Has Johnny Trigg signed up again this year? Y'all need to have an auction and see about him being the auctioneer. THAT would be a hit.

We had a blast last year even though we froze hard!

I believe it's $10 for adults and $5 for kids to get in. Do yourself a favor and bring some tip money for the rickashaw guy. You'll thank me later.


----------



## bigl (Mar 3, 2008)

I will be there cooking for the Bad Girls Gone Wild. Brian Slaven (The Texas Gourmet) will be cooking specialty items with us, I look forward to cooking with him also.
I hope to see Johnny Trigg there.


----------



## Tiny (Dec 19, 2006)

It will be froze HARD again this year as well..


----------



## speckledred (Jun 1, 2004)

Tiny we hope the freeze won't get us again but the what's a BBQ without a little weather.

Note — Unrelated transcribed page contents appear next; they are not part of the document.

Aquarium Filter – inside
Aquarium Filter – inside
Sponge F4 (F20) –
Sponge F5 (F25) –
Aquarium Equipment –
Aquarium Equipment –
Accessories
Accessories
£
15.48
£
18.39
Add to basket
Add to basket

The rest get signed up and we will see you out there. On Friday night the HHC Club has a little event in the arena where we "pin" our new "candidates" for their 18 months of "training" where our so to be new members are presented their new class theme material from their "Mutha" which you will see when they pick up the garbage during the BBQ and all are welcome to watch this little show. Just ask for the "pinning time" from any of our membership when you get on site. It's generally 7 or 8 pm in the arena.

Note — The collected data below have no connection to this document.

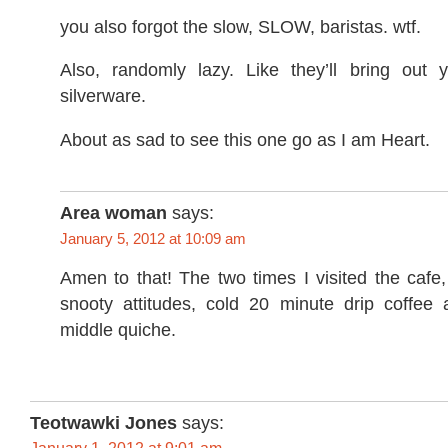
you also forgot the slow, SLOW, baristas. wtf.
Also, randomly lazy. Like they’ll bring out
silverware.
About as sad to see this one go as I am Heart.
Area woman
says:
January 5, 2012 at 10:09 am
Amen to that! The two times I visited the cafe,
snooty attitudes, cold 20 minute drip coffee a
middle quiche.
Teotwawki Jones
says:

Registration is still open for this fine BBQ event. Spaces have been rearranged to accommodate over 135+ competitors with your standard large space. We are filling up fast so come join the fun and win some money. 

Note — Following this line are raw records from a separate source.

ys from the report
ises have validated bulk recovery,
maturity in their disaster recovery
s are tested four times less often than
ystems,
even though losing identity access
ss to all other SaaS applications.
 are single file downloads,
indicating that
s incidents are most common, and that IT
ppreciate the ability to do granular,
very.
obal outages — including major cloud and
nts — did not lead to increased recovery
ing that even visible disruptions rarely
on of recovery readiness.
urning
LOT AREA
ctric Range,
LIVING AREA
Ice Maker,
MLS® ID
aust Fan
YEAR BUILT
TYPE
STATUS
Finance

We also have our Kid's Q returning for our little chefs.

BBQ for the Kids!


----------



## bigl (Mar 3, 2008)

The low for Friday is about 50 as of the last report.


----------



## fjm308 (May 1, 2006)

Sounds like fun! Do you have to know some one to get some q like the Houston cook off?


----------



## speckledred (Jun 1, 2004)

Always an advantage to have an inside track with a team but not entirely the case as many folks welcome a visitor.


----------



## jefull77 (Jul 5, 2007)

Real Deal Cookers will be out there.... looking forward to meeting some great 2coolers and cooking up some great BBQ!!!!!


----------



## speckledred (Jun 1, 2004)

Spaces are marked. Electrical is in place. We with HHC are ready for you cookers. Weather is going to be more mild than we thought and certainly better than last year. So let's start cooking for the kids.


----------



## Drew_Smoke (May 21, 2004)

speckledred said:


> Spaces are marked. Electrical is in place. We with HHC are ready for you cookers. Weather is going to be more mild than we thought and certainly better than last year. So let's start cooking for the kids.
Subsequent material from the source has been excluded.